Try it
Skip the images and restate every line of the records exactly.

--------------------

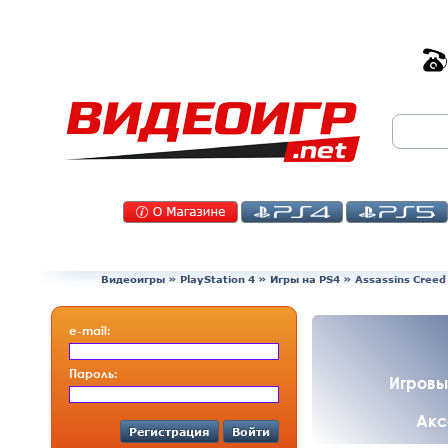
Видеоигры
»
PlayStation 4
»
Игры на PS4
»
Assassins Creed
e-mail:
Пароль:
Игровы
Акс
Регистрация
Войти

--------------------

Solution to this exercise
Видеоигры
»
PlayStation 4
»
Игры на PS4
»
Assassins Creed
e-mail:
Пароль:
Игровы
Акс
Регистрация
Войти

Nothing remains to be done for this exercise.